Credit cards offered by specific retailers tend to be more lenient with their approval processes. Making small purchases using a store credit card and paying off the full amount each month is an easy way to build credit. Think carefully about which store makes the most sense for your lifestyle. If you end up making unnecessary purchases for the sake of building credit, it’s not worth it.
Subprime credit cards are specifically designed for those with low or poor credit. They usually come with lower credit limits and higher interest rates. Like a store credit card, if you’re willing to keep your spending low and pay off your debt at the end of each month, you’re golden.
Secure your Future
Secured credit cards are the easiest type of credit cards to obtain. That’s because cardholders put up a cash deposit that acts as collateral on the account. While policies may vary, if you put $200 down on a secured credit card, for example, that’s $200 you can spend on credit every month—and build up your credit score in the process.

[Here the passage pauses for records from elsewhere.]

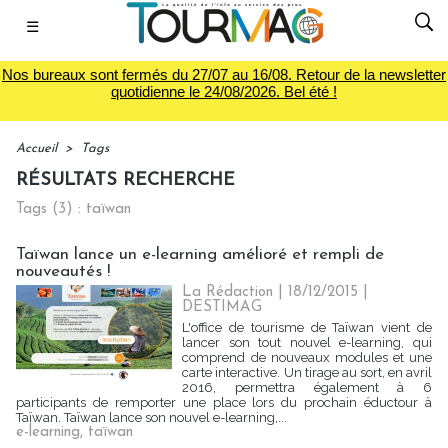
☰
Nos bureaux sont fermés du 27/07 au 16/08. Retour de la newsletter
quotidienne le 24/08/2026. Bel été !
Accueil
>
Tags
RÉSULTATS RECHERCHE
Tags (3) : taïwan
Taïwan lance un e-learning amélioré et rempli de
nouveautés !
La Rédaction
| 18/12/2015
|
DESTIMAG
L'office de tourisme de Taïwan vient de
lancer son tout nouvel e-learning, qui
comprend de nouveaux modules et une
carte interactive. Un tirage au sort, en avril
2016, permettra également à 6
participants de remporter une place lors du prochain éductour à
Taïwan. Taïwan lance son nouvel e-learning,...
e-learning
,
taïwan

Card issuers are much more flexible with secured credit cards, because they don’t have to put their own money on the line. Think of a secured credit card as a debit card with flexibility. Over time, you might be able to convert your secured credit card into an unsecured credit card after a set number of on-time payments. Should you decide to close your account, your deposit is fully refundable if you have a $0 balance.
University of CC
College students often find themselves in a strange in-between place on their way to financial independence. Credit card companies are sympathetic to college students and have card offerings specifically for students looking to build credit with a starter credit card. Student cards tend to come with lower fees and better perks than credit card offerings for those with subprime or poor credit.
Some of the perks offered include cash back on good grades (getting an A has never felt so good) as well as discounts on streaming services (treat yourself to a series binge of Russian Doll after all that hard work) and cash back on all purchases. In the process you’ll build up your credit score and have an extra incentive for getting that perfect 4.0. You see? It really does pay to stay in school.